# Craftsman Handle Extension



## sh00k (Jan 20, 2016)

Hi, new to the forum but I've been reading throughout for a few years. I tried my best to choose the right area to post this but please feel free to correct me if I am wrong.

I have a Sears Craftsman C950 model. It's not new but it works well and I after a carb rebuild, it's running like new.

Unfortunately, as I get older, it's getting harder to use due to the low height of the bars. I'm 6'4 (The bars are well below my hips) and after plowing my driveway, I often regret not just shoveling the **** thing. 

I tried to raise the bars by forcing the top bar up in the bolts (obviously not meant for this) and obviously ran into a cable length issue. I'm not opposed to getting new cables but I don't even believe the handle bars are meant to be pinned that high so it likely would be a waste when they tip forward/backward.

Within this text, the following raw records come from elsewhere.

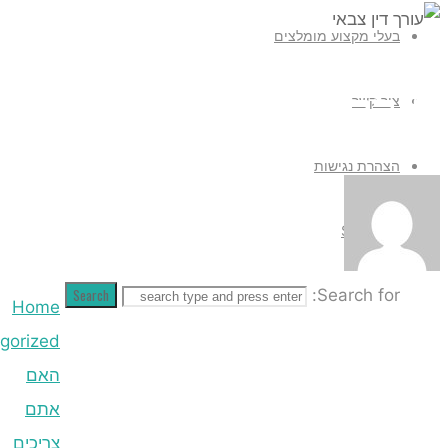
Search
Home
Uncategorized
האם
אתם
צריכים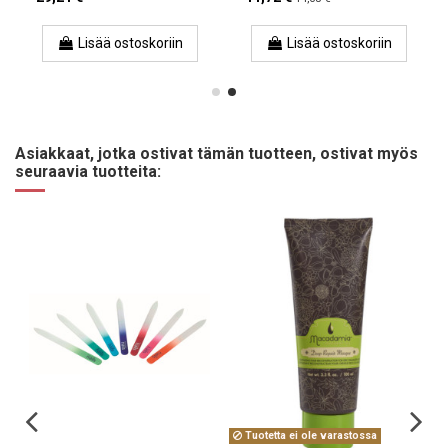
Lisää ostoskoriin
Lisää ostoskoriin
Asiakkaat, jotka ostivat tämän tuotteen, ostivat myös
seuraavia tuotteita:
Tuotetta ei ole varastossa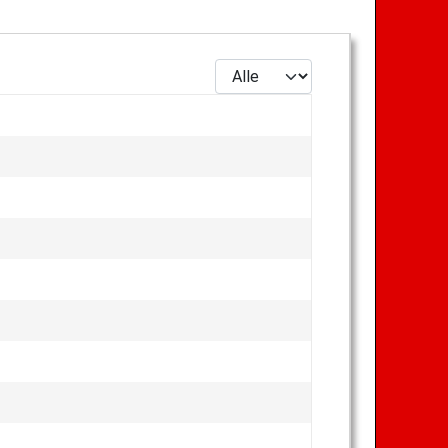
Anzeige #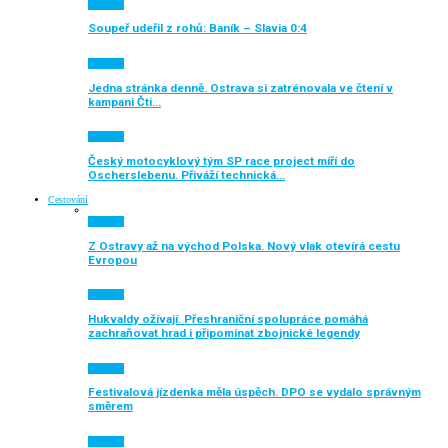
Aktuálně
Soupeř udeřil z rohů: Baník – Slavia 0:4
Aktuálně
Jedna stránka denně. Ostrava si zatrénovala ve čtení v
kampani Čti…
Aktuálně
Český motocyklový tým SP race project míří do
Oscherslebenu. Přiváží technická…
Cestování
Aktuálně
Z Ostravy až na východ Polska. Nový vlak otevírá cestu
Evropou
Aktuálně
Hukvaldy ožívají. Přeshraniční spolupráce pomáhá
zachraňovat hrad i připomínat zbojnické legendy
Aktuálně
Festivalová jízdenka měla úspěch. DPO se vydalo správným
směrem
Aktuálně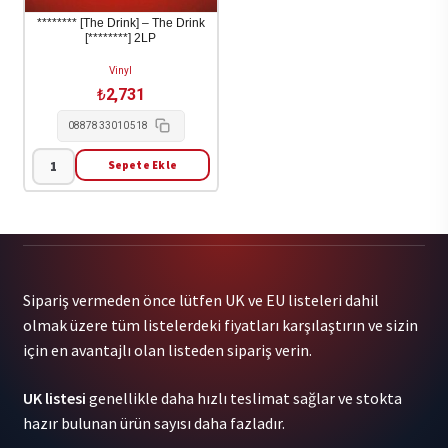
Same
adet
******** [The Drink] – The Drink
[********] 2LP
Change
1LP
Vinyl
adet
₺
2,731
0887833010518
Sepete Ekle
********
[The
Drink]
-
The
Sipariş vermeden önce lütfen UK ve EU listeleri dahil
Drink
olmak üzere tüm listelerdeki fiyatları karşılaştırın ve sizin
[********]
için en avantajlı olan listeden sipariş verin.
2LP
adet
UK listesi
genellikle daha hızlı teslimat sağlar ve stokta
hazır bulunan ürün sayısı daha fazladır.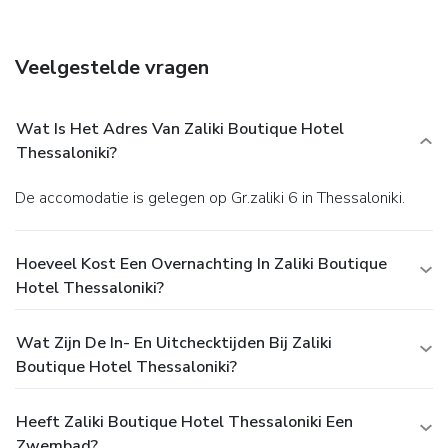
Veelgestelde vragen
Wat Is Het Adres Van Zaliki Boutique Hotel
Thessaloniki?
De accomodatie is gelegen op Gr.zaliki 6 in Thessaloniki.
Hoeveel Kost Een Overnachting In Zaliki Boutique
Hotel Thessaloniki?
Wat Zijn De In- En Uitchecktijden Bij Zaliki
Boutique Hotel Thessaloniki?
Heeft Zaliki Boutique Hotel Thessaloniki Een
Zwembad?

Long winded post - sorry. Does anyone have any experience with these and/or suggestion of someone/company that makes any kit? Where I live, I will not have success getting this thing to a custom shop.

Thanks all


----------



## skutflut (Oct 16, 2015)

Pictures would help. How much extension are you trying to get, about 4" I presume?


----------



## Shryp (Jan 1, 2011)

You could try larger tires as well. What about selling your machine and looking for one that is more comfortable to use?


----------



## bad69cat (Nov 30, 2015)

Most machines are designed for an average of 5'7" ish - so, yeah. I can understand why he has trouble. I like the idea of taller tires, but not sure if that will get you into trouble with the scraper bar angle or not? The handles on these machines are not that strong anyway - so extending them might leave you without much strength left. I think getting custom handles made would be your best bet and simple solution. I would build myself a prototype out of wood and get a feel for it - then see how you could rout the cables, or get an idea of what you need and see what you can find. THEN, take your prototype to a fab shop (or send it to one) have them make it out of good tubing..... hows that for a long winded post! ;>P


----------



## nwcove (Mar 2, 2015)

Wheres that thread from the guy that makes them for hondas? It may give the op some ideas on what he might need to try.


----------



## Kiss4aFrog (Nov 3, 2013)

:welcome: to the forum sh00k


----------